───── Data shown
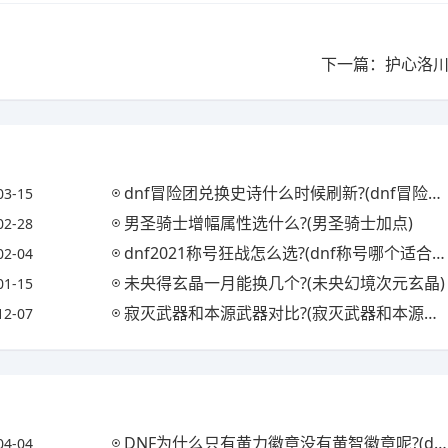
下一篇：护心洛川
dnf冒险团兑换史诗什么时候刷新?(dnf冒险团换什么划算)
03-15
男圣骑士增幅属性选什么?(男圣骑士加点)
02-28
dnf2021称号狂战怎么选?(dnf称号哪个适合狂战)
02-04
未央得玄晶一月能换几个?(未央幻境次元玄晶)
01-15
寂灭武器和本源武器对比?(寂灭武器和本源武器对比哪个好)
12-07
DNF为什么只有黄力徽章没有黄智徽章呢?(dnf黄力徽章能合成得到吗)
04-04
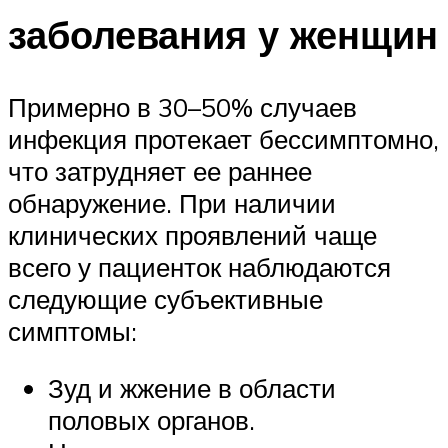
заболевания у женщин
Примерно в 30–50% случаев
инфекция протекает бессимптомно,
что затрудняет ее раннее
обнаружение. При наличии
клинических проявлений чаще
всего у пациенток наблюдаются
следующие субъективные
симптомы:
Зуд и жжение в области
половых органов.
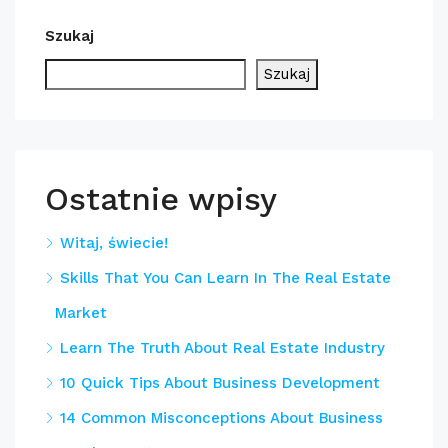
Szukaj
Szukaj
Ostatnie wpisy
Witaj, świecie!
Skills That You Can Learn In The Real Estate
Market
Learn The Truth About Real Estate Industry
10 Quick Tips About Business Development
14 Common Misconceptions About Business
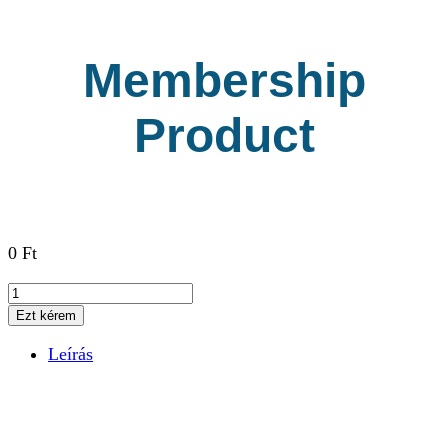
Membership
Product
0
Ft
Membership
Product
Ezt kérem
mennyiség
Leírás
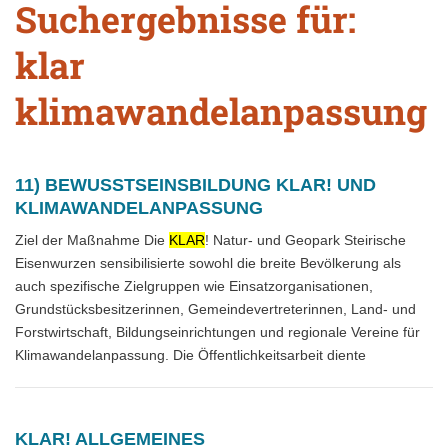
Suchergebnisse für:
klar
klimawandelanpassung
11) BEWUSSTSEINSBILDUNG KLAR! UND
KLIMAWANDELANPASSUNG
Ziel der Maßnahme Die
KLAR
! Natur- und Geopark Steirische
Eisenwurzen sensibilisierte sowohl die breite Bevölkerung als
auch spezifische Zielgruppen wie Einsatzorganisationen,
Grundstücksbesitzerinnen, Gemeindevertreterinnen, Land- und
Forstwirtschaft, Bildungseinrichtungen und regionale Vereine für
Klimawandelanpassung. Die Öffentlichkeitsarbeit diente
KLAR! ALLGEMEINES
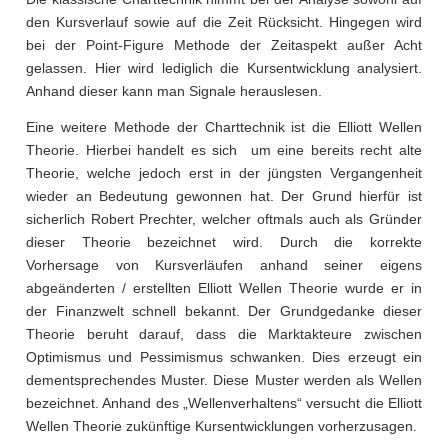
den Kursverlauf sowie auf die Zeit Rücksicht. Hingegen wird
bei der Point-Figure Methode der Zeitaspekt außer Acht
gelassen. Hier wird lediglich die Kursentwicklung analysiert.
Anhand dieser kann man Signale herauslesen.
Eine weitere Methode der Charttechnik ist die Elliott Wellen
Theorie. Hierbei handelt es sich um eine bereits recht alte
Theorie, welche jedoch erst in der jüngsten Vergangenheit
wieder an Bedeutung gewonnen hat. Der Grund hierfür ist
sicherlich Robert Prechter, welcher oftmals auch als Gründer
dieser Theorie bezeichnet wird. Durch die korrekte
Vorhersage von Kursverläufen anhand seiner eigens
abgeänderten / erstellten Elliott Wellen Theorie wurde er in
der Finanzwelt schnell bekannt. Der Grundgedanke dieser
Theorie beruht darauf, dass die Marktakteure zwischen
Optimismus und Pessimismus schwanken. Dies erzeugt ein
dementsprechendes Muster. Diese Muster werden als Wellen
bezeichnet. Anhand des „Wellenverhaltens“ versucht die Elliott
Wellen Theorie zukünftige Kursentwicklungen vorherzusagen.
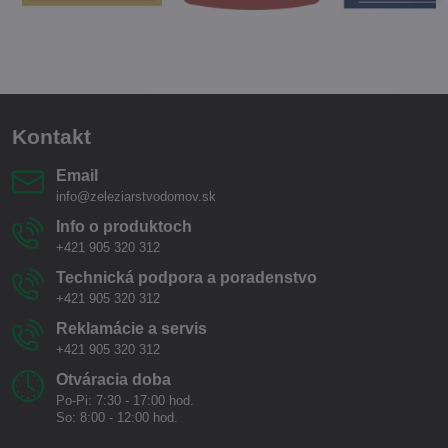
Kontakt
Email
info@zeleziarstvodomov.sk
Info o produktoch
+421 905 320 312
Technická podpora a poradenstvo
+421 905 320 312
Reklamácie a servis
+421 905 320 312
Otváracia doba
Po-Pi: 7:30 - 17:00 hod.
So: 8:00 - 12:00 hod.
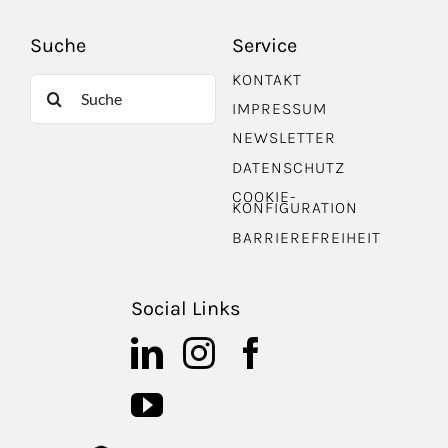
Suche
Service
KONTAKT
Suche
IMPRESSUM
nach:
NEWSLETTER
DATENSCHUTZ
COOKIE-
KONFIGURATION
BARRIEREFREIHEIT
Social Links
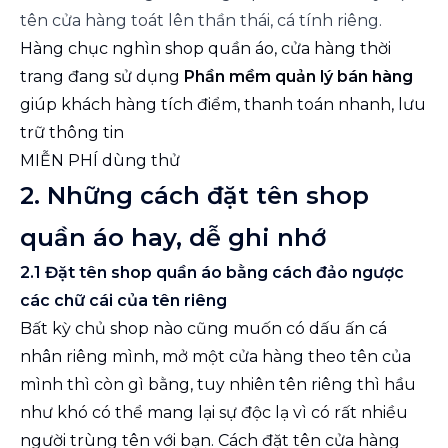
tên cửa hàng toát lên thần thái, cá tính riêng.
Hàng chục nghìn shop quần áo, cửa hàng thời
trang đang sử dụng
Phần mềm quản lý bán hàng
giúp khách hàng tích điểm, thanh toán nhanh, lưu
trữ thông tin
MIỄN PHÍ dùng thử
2. Những cách đặt tên shop
quần áo hay, dễ ghi nhớ
2.1 Đặt tên shop quần áo bằng cách đảo ngược
các chữ cái của tên riêng
Bất kỳ chủ shop nào cũng muốn có dấu ấn cá
nhân riêng mình, mở một cửa hàng theo tên của
mình thì còn gì bằng, tuy nhiên tên riêng thì hầu
như khó có thể mang lại sự độc lạ vì có rất nhiều
người trùng tên với bạn. Cách đặt tên cửa hàng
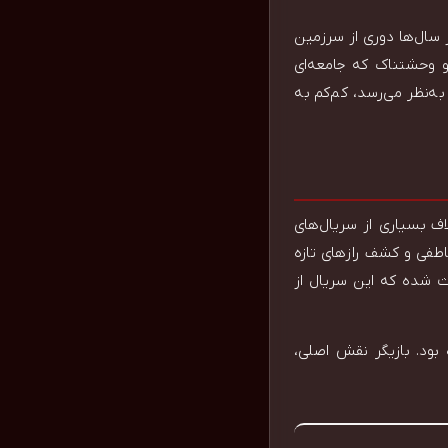
س از سال‌ها دوری از سرزمین
و وحشتناک که جامعه‌ای
‌نظر می‌رسد، کم‌کم به
 است. برخلاف بسیاری از سریال‌های
اطفی و کشف رازهای تازه
ث شده که این سریال از
ود. بازیگر نقش اصلی،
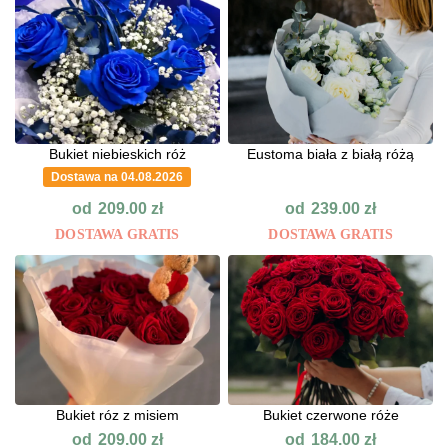
Bukiet niebieskich róż
Eustoma biała z białą różą
Dostawa na 04.08.2026
od
od
209.00
zł
239.00
zł
DOSTAWA GRATIS
DOSTAWA GRATIS
Bukiet róz z misiem
Bukiet czerwone róże
od
od
209.00
zł
184.00
zł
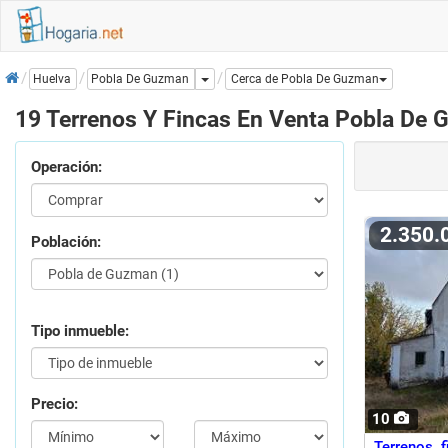
Inicio
Dropdown
Pobla De Guzman
Huelva
Cerca de Pobla De Guzman
19 Terrenos Y Fincas En Venta Pobla De
Operación:
2.350
Población:
Tipo inmueble:
Precio:
10
Terrenos 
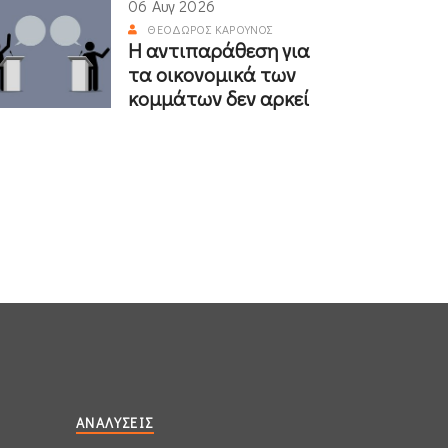
06 Αυγ 2026
ΘΕΌΔΩΡΟΣ ΚΑΡΟΎΝΟΣ
Η αντιπαράθεση για
τα οικονομικά των
κομμάτων δεν αρκεί
ΑΝΑΛΎΣΕΙΣ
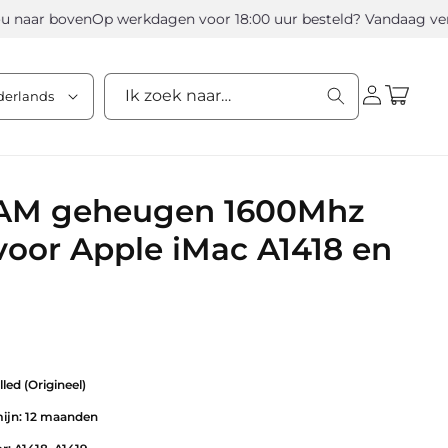
aar boven
Op werkdagen voor 18:00 uur besteld? Vandaag verzond
Inloggen
Winkelwagen
Ik zoek naar…
derlands
AM geheugen 1600Mhz
oor Apple iMac A1418 en
lled (Origineel)
mijn: 12 maanden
──────────
#### [Problem statement]
Where a line of the data contains "bezeichnet", include it in the tally, and answer with the tally alone.

#### [Answer space]
2